### The task
Repeat the entire listing exactly. Omit all pictures.

### Data supplied
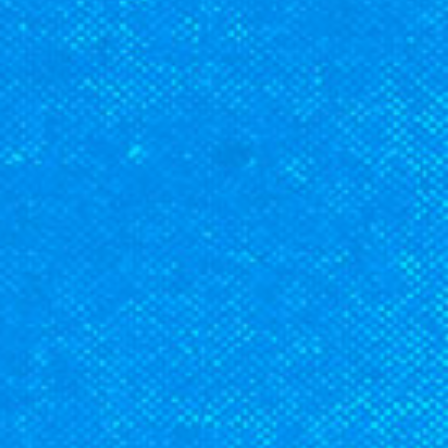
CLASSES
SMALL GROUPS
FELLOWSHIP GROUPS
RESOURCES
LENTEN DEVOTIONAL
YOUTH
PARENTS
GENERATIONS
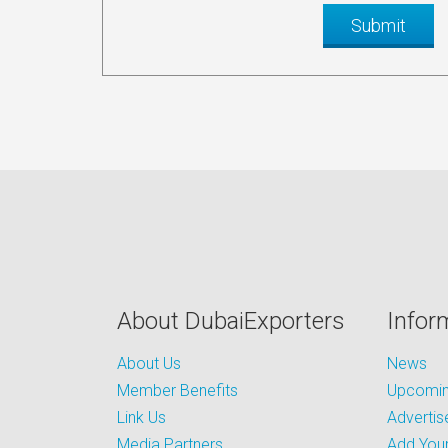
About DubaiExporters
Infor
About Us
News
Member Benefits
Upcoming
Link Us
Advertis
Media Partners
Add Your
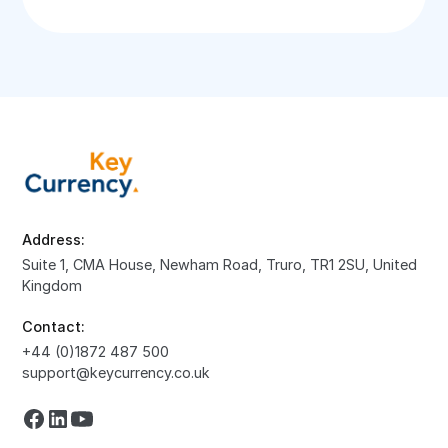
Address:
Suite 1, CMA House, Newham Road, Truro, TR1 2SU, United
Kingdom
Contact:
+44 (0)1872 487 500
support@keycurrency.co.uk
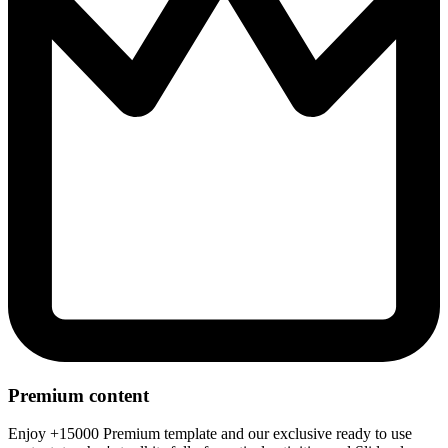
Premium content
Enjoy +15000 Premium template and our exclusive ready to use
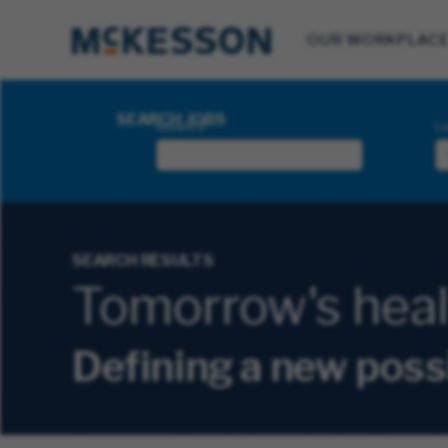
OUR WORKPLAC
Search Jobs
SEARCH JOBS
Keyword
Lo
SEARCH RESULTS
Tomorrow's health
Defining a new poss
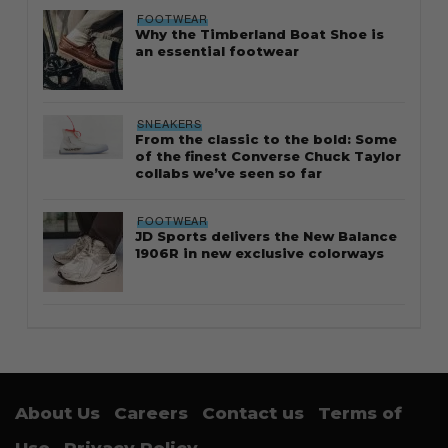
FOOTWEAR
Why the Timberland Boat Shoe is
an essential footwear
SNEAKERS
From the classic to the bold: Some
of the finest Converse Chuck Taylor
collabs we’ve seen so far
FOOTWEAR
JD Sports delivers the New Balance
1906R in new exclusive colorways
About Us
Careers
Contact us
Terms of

### Final answer
CLASSES
SMALL GROUPS
FELLOWSHIP GROUPS
RESOURCES
LENTEN DEVOTIONAL
YOUTH
PARENTS
GENERATIONS
About DubaiExporters
Infor
About Us
News
Member Benefits
Upcoming
Link Us
Advertis
Media Partners
Add Your
Address:
Suite 1, CMA House, Newham Road, Truro, TR1 2SU, United
Kingdom
Contact:
+44 (0)1872 487 500
support@keycurrency.co.uk
Premium content
Enjoy +15000 Premium template and our exclusive ready to use
OUR WORKPLAC
Search Jobs
SEARCH JOBS
Keyword
Lo
SEARCH RESULTS
Tomorrow's health
Defining a new poss
FOOTWEAR
Why the Timberland Boat Shoe is
an essential footwear
SNEAKERS
From the classic to the bold: Some
of the finest Converse Chuck Taylor
collabs we’ve seen so far
FOOTWEAR
JD Sports delivers the New Balance
1906R in new exclusive colorways
About Us
Careers
Contact us
Terms of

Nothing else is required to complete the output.